Here are some of our initial tests:
I am working on the lyric generation. We’ve scraped 100 GB of TEDTalk videos and their corresponding transcripts (about 1100 TEDTalks). The transcript files contain what they’ve said between a given start time and end time, which is usually 5-15 words, for hundreds or thousands of time periods in each of the 2-36 minute videos. Using NLTK, we’re able to analyze each line of text for how many syllables the line is, as well as what it would rhyme with. We’ve created a series of functions that allow us to query for given terms in a line and lines that would rhyme with this line given syllable-count constraints. This combined with some ngram analysis of common TEDTalk phrases, a set of swear words, or other pointed queries allow us to have some creative control over what we want our TEDTalkers to say.
Using this idea, we will generate a chorus based on some set of constraints that will define what the song is about.
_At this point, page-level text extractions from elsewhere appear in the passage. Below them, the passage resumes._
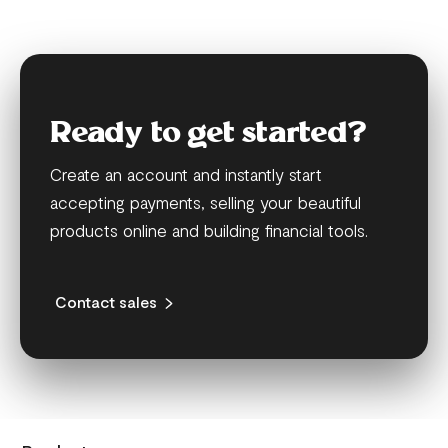
Ready to get started?
Create an account and instantly start
accepting payments, selling your beautiful
products online and building financial tools.
Contact sales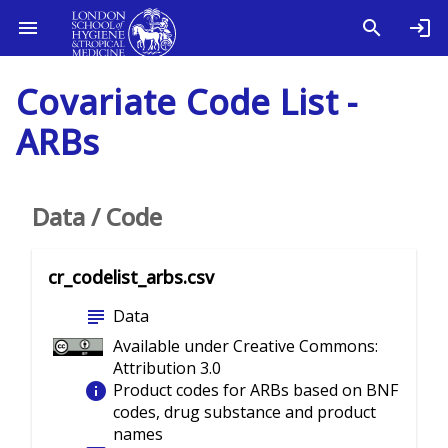
Covariate Code List -
ARBs
Data / Code
cr_codelist_arbs.csv
subject
Data
Available under Creative Commons:
Attribution 3.0
info
Product codes for ARBs based on BNF
codes, drug substance and product
names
We will then use the chorus as a seed for the verses to ensure some thematic thread is maintained, even if it’s minimal, and the song ends up being grammatically incorrect.
A sample chorus:
and my heart rate
and my heart rate
If you buy a two by four and it’s not straight
like smoking or vaccination
is that it’s a combination
and you work out if you make the pie rate
no one asked me for a donation
soap and water vaccination
like smoking or vaccination
The end product is expected to be a music video that jumpcuts between multiple TEDTalks, where the video is time-manipulated to match the augmented audio clips.
We’re using the TEDTalk series for multiple reasons. Some reasons include:
We believed the single speaker, enunciated speech, and microphone-assisted audio would be helpful in audio processing.
People know TED, or at least some of the source speakers.
There’s also a lot to say by combining powerful people into a rap.